In the name of Allah, the All-Compassionate, the All-Merciful.
Only one person saw that titleless post as a suicidal thought.
When I read it again, it looks very sad. I actually posted that thought on my FaceBook but I kept it privy to my eyes only. It just looks sadder. Whoever gets to take control of my FaceBook when I pass away, should just delete the account without going through all my posts. Save ye self.
No, it goes beyond superficial problems if that is what you’re thinking. It’s like having a cancerous cell that’s dormant. When it becomes malignant, the cancer gets active. When it is benign, it is inactive.

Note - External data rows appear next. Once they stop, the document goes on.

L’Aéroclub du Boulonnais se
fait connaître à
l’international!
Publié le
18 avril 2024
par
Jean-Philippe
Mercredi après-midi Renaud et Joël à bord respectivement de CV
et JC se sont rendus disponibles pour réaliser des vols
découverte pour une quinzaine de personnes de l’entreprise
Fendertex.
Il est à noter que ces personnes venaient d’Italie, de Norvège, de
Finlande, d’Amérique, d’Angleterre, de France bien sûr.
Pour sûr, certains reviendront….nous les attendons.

That is how I feel my so called depression is like: (I’m calling it ‘so called’ because remember, I am not formally diagnosed. It doesn’t feel fair nor right when there are people out there who are actually diagnosed with it.)
For me, it lies dormant until my body decides to activate it. It is kind of like having a cloud of darkness in the attic and when it is released, it creeps into every corner of your house and completely takes over it. And then you will have to try your best to chase it back to the attic at least, if you can’t shoo it away from your house. And it is a huge struggle trying to fight it off because it is not a physical entity. You can’t see it but you can feel it. And sometimes, the more you struggle with it, the more you lose yourself in its grip. It’s that futile attempt to overcome it only to end up being overpowered by it instead. And then you start to feel like letting go and giving in is easier than to struggle.

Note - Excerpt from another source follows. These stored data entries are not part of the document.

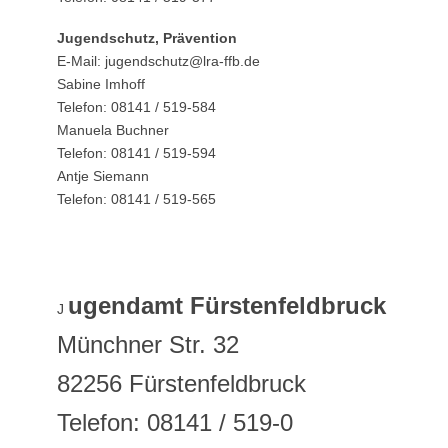
Jugendschutz, Prävention
E-Mail: jugendschutz@lra-ffb.de
Sabine Imhoff
Telefon: 08141 / 519-584
Manuela Buchner
Telefon: 08141 / 519-594
Antje Siemann
Telefon: 08141 / 519-565
ugendamt Fürstenfeldbruck
J
Münchner Str. 32
82256 Fürstenfeldbruck
Telefon: 08141 / 519-0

I really don’t like it. For as long as I could remember since I was a preschooler, I have been trying to deal with it. However, it has always been passed off as me being temperamental or sensitive.
I don’t know eh, if it is depression or bipolarism. One day I can feel so high that I can hear heaven (hehehe) and another day I can be so down in the dumps.
But I have always told myself firmly, those are just popular excuses for people to get away with their actions. I have always pride myself in taking responsibility for whatever shit that happens to me. Just suck it up, buttercup.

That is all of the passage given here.